Another article (http://www.kcrg.com/news/local/15540222.html) explains the case of a 23-years-old predator who met a 14-year old girl on MySpace where he lured her into meeting him and proceeded to sexually molest her. Cases like this are unfortunately endless and it's hard to wonder if we can really just blame MySpace. The website does not intend for these incidents to happen, as it just acts as a site for CMC. It's hard to not place blame for cases involving children on not only the predator but also the parents of the child. Countless tools are available to parents such as WebWatcher and AceSpy to monitor the websites children visit and the things they do while online. But these tools can only do so much though. We cannot rid the internet of some of the twisted people who entertain themselves on it, but we can work to enrich parents and children of the dangers that seemingly harmless websites can have. Lets hope that in time, our space online will really be our space, and not the space available to millions of other people who use the internet as well.

2 comments:

Nicole said...

I totally agree with this. The internet is not always our friend, even though we always depend on it. There are so many dangerous people out there in the world. Sure, there are agencies that track down predators by pretending to be a teenage girl, and then they arrest them, but that is not even close to how many others could be out there. But you know there are so many innocent kids out there who fall into the ten stages of online relationships because once they decide to meet face to face, that is when the physical harm is done.

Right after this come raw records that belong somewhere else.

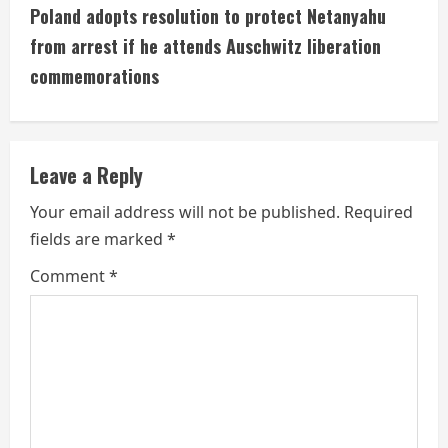
t
Poland adopts resolution to protect Netanyahu
i
from arrest if he attends Auschwitz liberation
commemorations
n
u
e
Leave a Reply
R
Your email address will not be published.
Required
fields are marked
*
e
Comment
*
a
d
i
n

So yes, even though Myspace helps you to stay connected to your friends, it can be a death trap, and younger kids just don't know. They think they do though, and that's the scary part.

Blaise said...

Social networks like Myspace are a great way to stay connected with friends. However if people arent carfule especially teens myspace is easy access to a lot of information about someone. Predators will find ways to minipulate social networking and abuse social networking systems. It is people like this who take the fun out of myspace. Younger kids think harm cant be done that it is innocent communication but they really dont know. There are many predators out there and I think younger people need to be more educated on these situations and things to prevent them.